Robin had now hit rock bottom, accepting that there “could never be a ‘right’ relationship with another woman.” In the midst of her brokenness and anguish, she cried to God for help. She received the strength to surrender her sexuality over to God, vowing to follow his word on the matter from that day forward. This happened five years ago, on the weekend of her 54th birthday.

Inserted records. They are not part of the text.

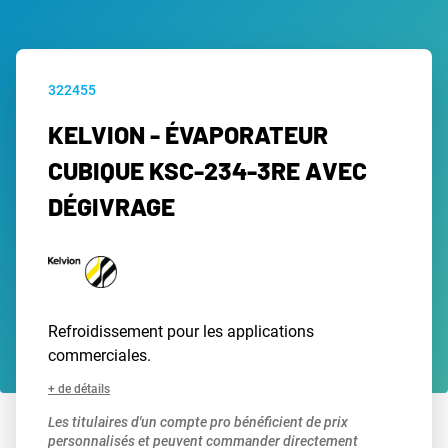
322455
KELVION - ÉVAPORATEUR
CUBIQUE KSC-234-3RE AVEC
DÉGIVRAGE
Refroidissement pour les applications
commerciales.
+ de détails
Les titulaires d'un compte pro bénéficient de prix
personnalisés et peuvent commander directement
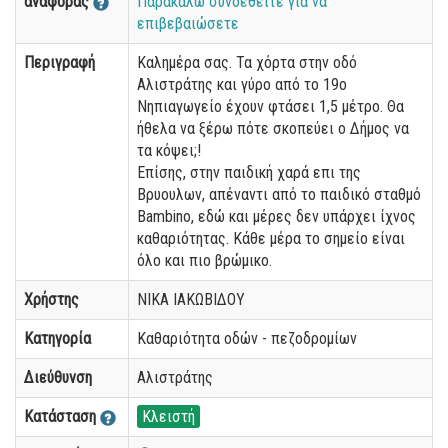
αναφοράς
Παρακαλώ συνδεθείτε για να
επιβεβαιώσετε
Περιγραφή
Καλημέρα σας. Τα χόρτα στην οδό
Αλιστράτης και γύρο από το 19ο
Νηπιαγωγείο έχουν φτάσει 1,5 μέτρο. Θα
ήθελα να ξέρω πότε σκοπεύει ο Δήμος να
τα κόψει;!
Επίσης, στην παιδική χαρά επι της
Βρυουλων, απέναντι από το παιδικό σταθμό
Bambino, εδώ και μέρες δεν υπάρχει ίχνος
καθαριότητας. Κάθε μέρα το σημείο είναι
όλο και πιο βρώμικο.
Χρήστης
ΝΙΚΑ ΙΑΚΩΒΙΔΟΥ
Κατηγορία
Καθαριότητα οδών - πεζοδρομίων
Διεύθυνση
Αλιστράτης
Κατάσταση
Κλειστή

Beck, left, with her father and sister.Courtesy of Robin Beck

“As painful as my birthday weekend was, I am so grateful that it was awful enough to wake me up and bring me to my senses (and my knees). I walked away from gay life and haven’t for a split second thought about going back,” she wrote. 

Robin began instruction in the Roman Catholic faith and was received into the Catholic Church during Easter of 2010. She just celebrated five years of what she called “walking in victory.” She believes this is a “huge miracle.”

“And the miracle is that for the last five years, I have been OK with being God’s special ‘somebody.’ I’ve been OK with everyday waking up by myself and waking rejoicing that I have a right relationship with God now. It’s just his amazing grace that sustains me being alone. That’s the miracle,” she told LifeSiteNews.

To anyone who will ask, Robin will say that the last 5 years of her life have taken her completely by surprise.

“You have to believe when I tell you, I never planned on any of this. I was caught off guard, taken by surprise, hoodwinked, and ambushed by Sovereign mercy. Seriously, no kidding! It’s the truth—I just came for ashes!” she concludes her book.